Через пару минут после «отбоя» раздалась трель мобильного телефона.
– Антон, с тобой разговаривали из Табулги. – Пащенко помедлил и, не дождавшись объяснений, бросил: – Я тебе сейчас на городской перезвоню.
– Не надо, – отрезал Антон Павлович. – Приеду в суд, позвоню сам.
Попытался успокоить любопытство старого друга, не смог и отключил связь.
– Кто там? – просыпаясь, сонно спросила Саша.
– Пащенко, – неопределенно ответил Антон, оделся и направился в ванную.

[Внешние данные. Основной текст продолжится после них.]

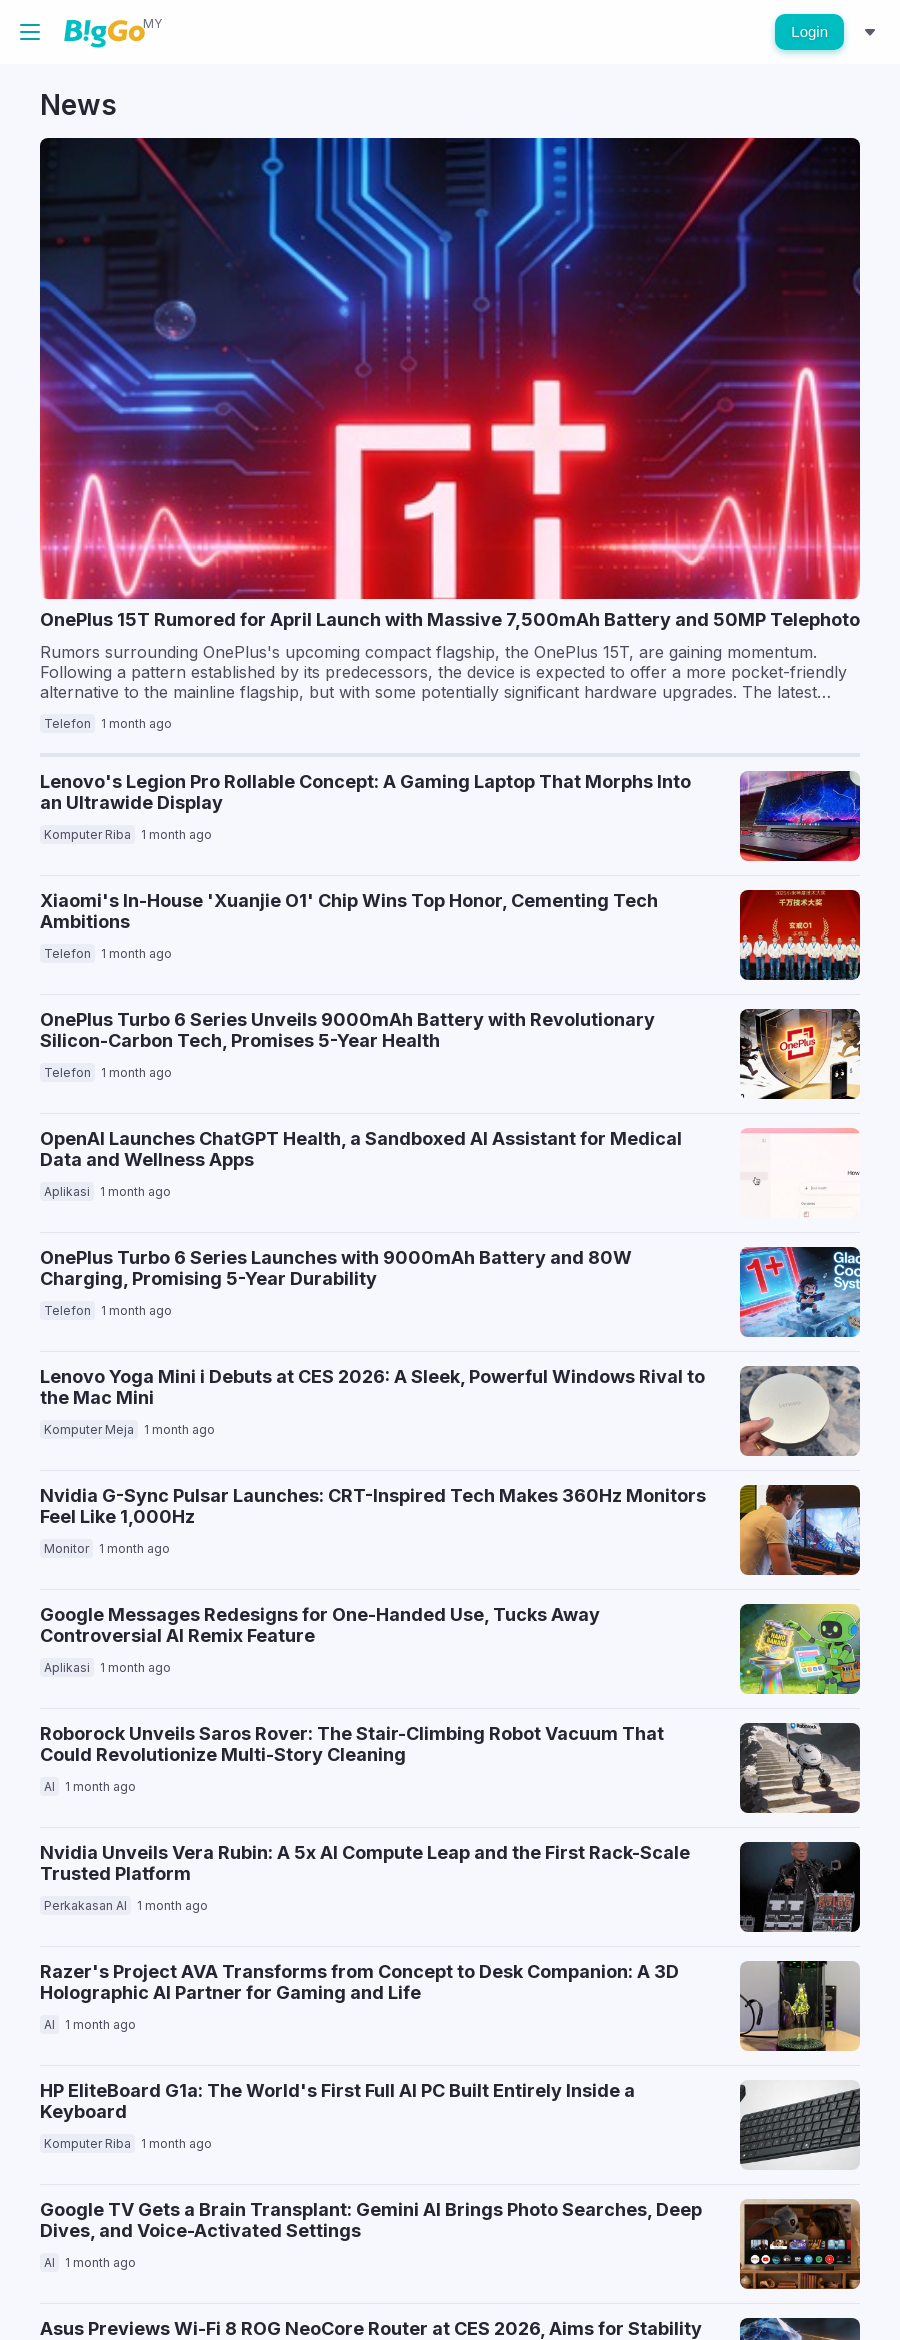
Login (809, 31)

Через полчаса все четверо снова встретились за столом, и Струге дал себе слово уже сегодня к ужину это число уменьшить вдвое. Наскоро перекусив, чувствуя к еде отвращение, а к окружающим агрессию, Антон Павлович заторопился в суд. Прикрикнул на Крыльницкого, завис, сдавливая гнев, над ботинком с заевшей «молнией», пропустил проскользнувших на площадку милиционеров и признался жене:
– Меня это бесит, дорогая.
– Застежка?
Посмотрев на Сашу, Антон Павлович шумно выдохнул воздух и пожелал ей удачного дня.
Улизнувшие из квартиры сержанты тактично молчали, покуривали и дожидались его на улице. Едва судья спустился вниз, Крыльницкий поспешил за ним, стараясь попадать след в след на дороге, занесенной за ночь порошей. А Звонарев дождался Сашу, и различие между двумя этими удаляющимися в разные стороны парами было лишь в том, что во втором случае дорогу пробивал милиционер.
На удивление, день миновал быстро. Разговор с Николаевым с утра не получился, у председателя был затяжной процесс, и Антон скрепя сердце стал дожидаться обеда. Едва Алиса напомнила, что неплохо было бы выпить чашку кофе, Антон скинул с плеч мантию и направился в кабинет Виктора Аркадьевича…
– Простите… – отшатнувшись в сторону от его плеча, извинился посетитель. И, напирая на «р», повторил: – Простите, ради бога.
Не отвечая, судья дошел до приемной и без стука отворил дверь.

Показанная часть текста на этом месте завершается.